Your goal ▸ Every entry below should come back unchanged, except that the pictures are dropped.

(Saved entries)
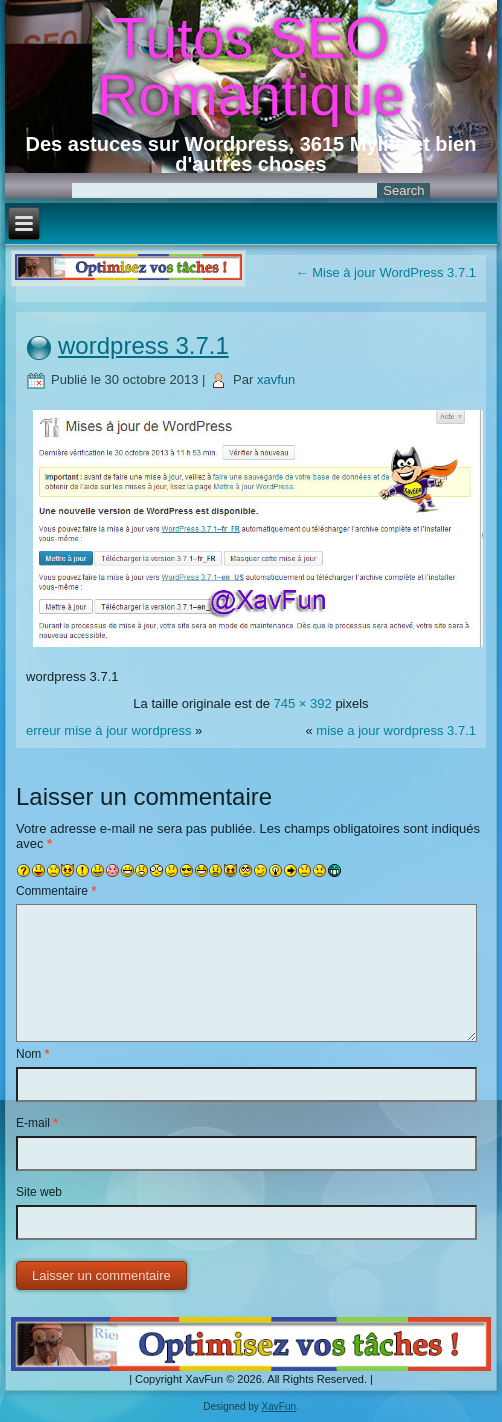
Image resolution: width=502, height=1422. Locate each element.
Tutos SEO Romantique (250, 66)
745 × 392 (303, 703)
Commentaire (56, 891)
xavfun (276, 379)
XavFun (279, 1406)
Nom (32, 1054)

Response ▸
Image resolution: width=502, height=1422. Locate each element.
Tutos SEO Romantique (250, 66)
745 × 392 (303, 703)
Commentaire (56, 891)
xavfun (276, 379)
XavFun (279, 1406)
Nom (32, 1054)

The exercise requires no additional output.